Photo by Lisa from Pexels

How to build customer loyalty

Customer loyalty is a trickier thing to maintain than brand loyalty. It’s less like flossing and more like taking care of a plant—understanding and meeting its often-changing needs, knowing when to offer it TLC and when to pull back and give it space.

It can take a great deal of effort. Customer communication, service, support, promotions, and marketing all require serious time, planning, and resources to aunch and maintain. It’s no wonder there are people whose jobs and companies whose functions entirely revolve around customer loyalty.

Keep in mind that, in general, customer loyalty derives from the value someone gets from your business. From rewards to affordable pricing to responsive customer support, we’re talking about embedding value in multiple touchpoints throughout the customer lifecycle.

Here are a few ways to do just that:

Consider a rewards or loyalty program.

Every business thrives on sales. Simply put, the more customers buy your products or services, the more your business grows. One way to ensure that customers remain loyal to your brand is to implement a rewards program.

It can be a points-based system where customers earn points every time they buy something. The points can be convertible to discounts or freebies. On the other hand, a tier-system rewards program might be a better option for businesses that deal with luxury purchases.

That said, such programs aren’t the right fit for every business. For service-oriented businesses such as home repair companies and marketing agencies, a better approach is to invest in establishing trusted, personal connections with customers and clients.


Provide stellar customer support.

The close of a sale isn’t the end of your relationship with a customer—if anything, it’s the beginning! Make sure the people you serve feel valued and cared-for, and they’ll reward you with repeat business and referrals.

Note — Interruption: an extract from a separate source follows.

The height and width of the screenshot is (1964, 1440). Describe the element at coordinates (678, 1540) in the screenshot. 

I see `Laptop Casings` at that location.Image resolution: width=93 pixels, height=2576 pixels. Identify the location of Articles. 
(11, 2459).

Want to optimize your customer service? Start here.


Think about your prices.

Price is no doubt one of the key considerations for consumers. That doesn’t mean the business with the lowest price always has the most buyers, or the most loyal buyers. Remember that your prices reflect the value of your offerings. A low price could indicate substandard quality. Prices that are too high, however, alienate the market.

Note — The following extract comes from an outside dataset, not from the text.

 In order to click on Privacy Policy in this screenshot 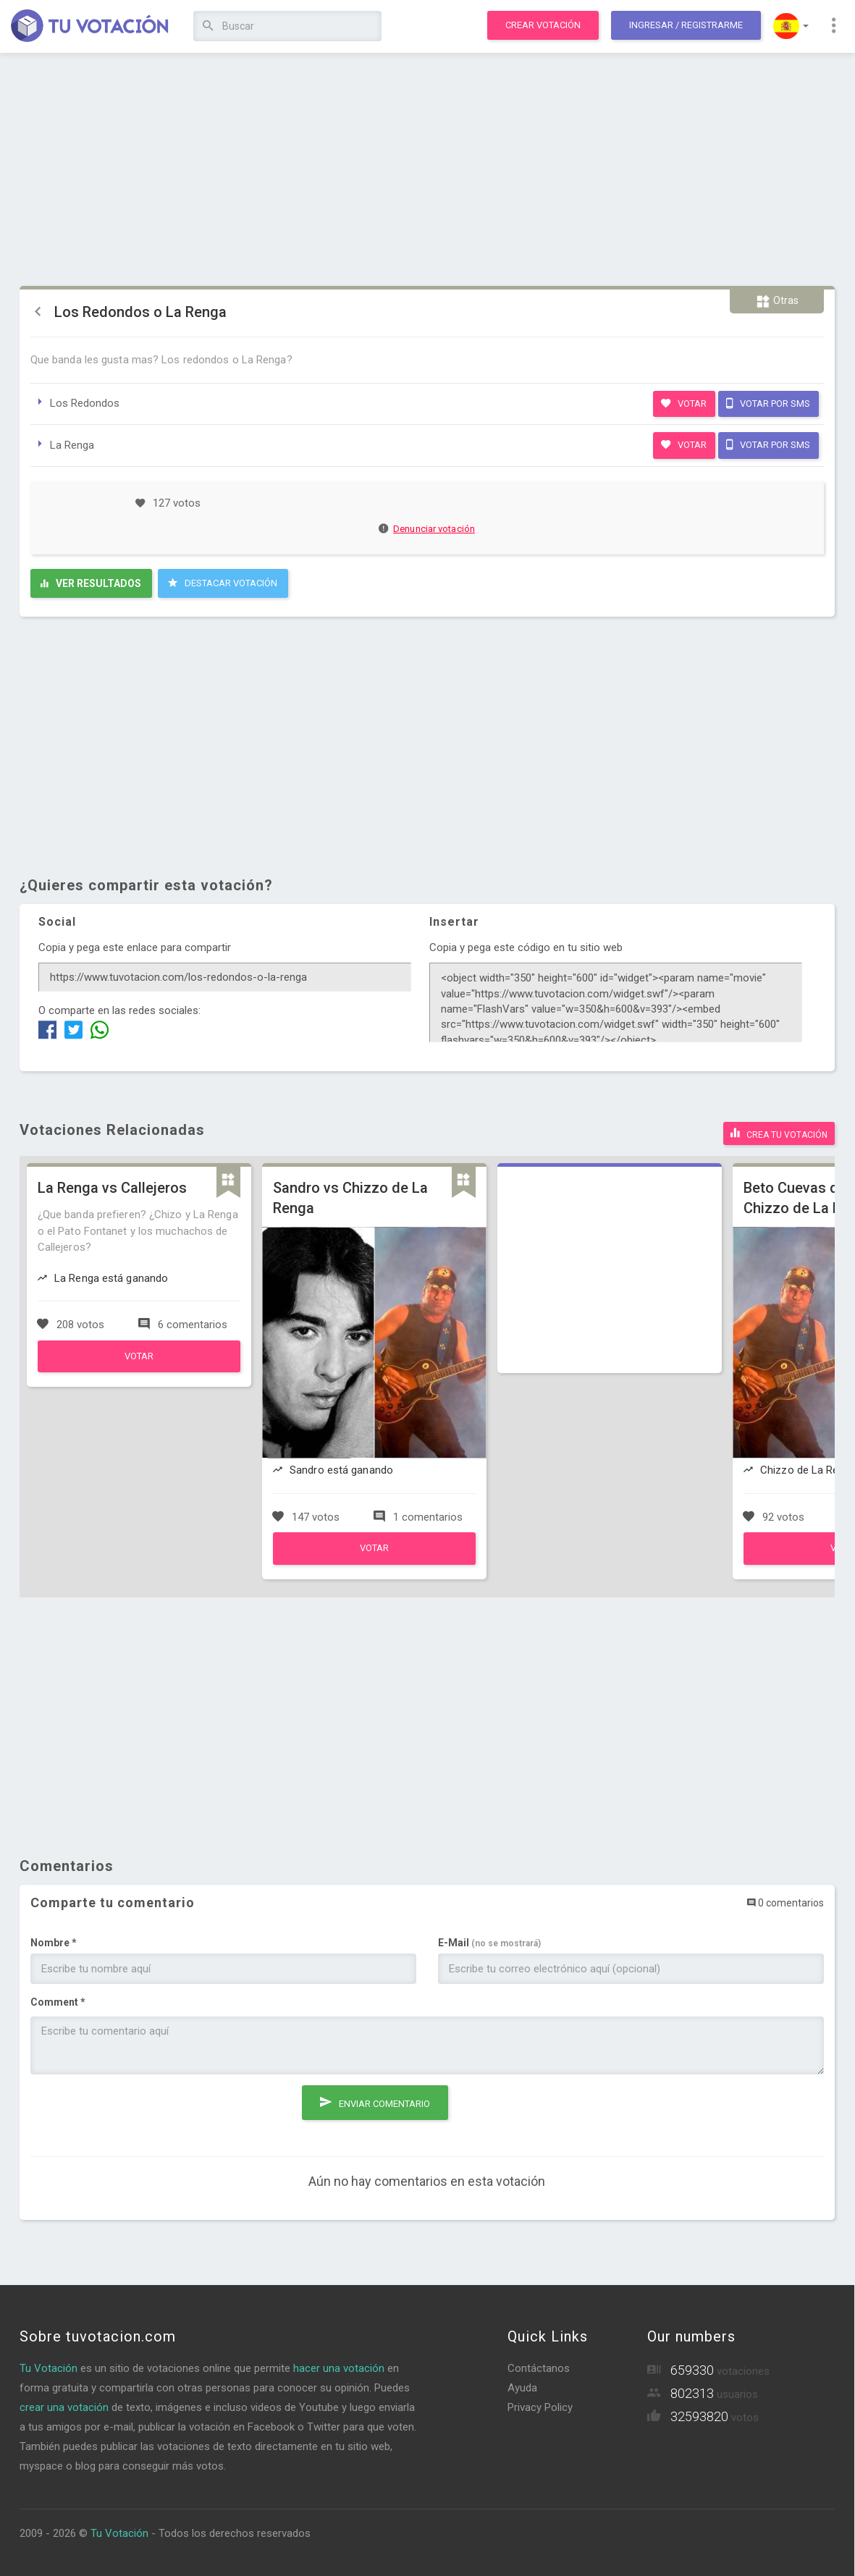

Pricing matters to your existing customers, too—and an unexpected bump might put off some of your loyal customers or clients. When you do change your prices, make sure the change is reasonable (i.e. the market can bear it) and justified (i.e. there’s a clear reason behind it).


Build community.

There’s no denying that word of mouth is the most effective form of marketing. As we mentioned in regard to brand credibility, people trust their peers or someone they already know over a business’s claims about itself.

This isn’t a challenge, but an opportunity—a perfect opportunity to build a community among the people you serve and encourage them to talk to each other about topics relating to the industry. Capitalize on this sense of belonging, show your clients or customers that you’re part of their community, and embrace transparency, and your audience will feel that they have a stake in running your business, thus building a strong connection to your company.


Personalized packaging and offers.

Making your customers feel special is a no-brainer in business. That’s why the top-performing businesses recreate the feeling of receiving a gift for their customers through creative custom product packaging.

There are plenty of other opportunities to create the same feeling, and lots of little ways you can personalize your customers’ experiences. For instance, on occasions like birthdays, anniversaries, and holidays, you may want to send a personal greeting in the form of an email or letter—or even offer an exclusive discount for your loyal customers.

Here are five easy ways to make connections with your customers every day.

The bottom line

So which matters more: brand loyalty or customer loyalty? It’s not one or the other—and your business doesn’t have to choose. Both brand loyalty and customer loyalty are integral to your business’s success. And give the fact that it costs more to acquire new customers than retain existing ones, they may be the secret to achieving your business’s long-term goals.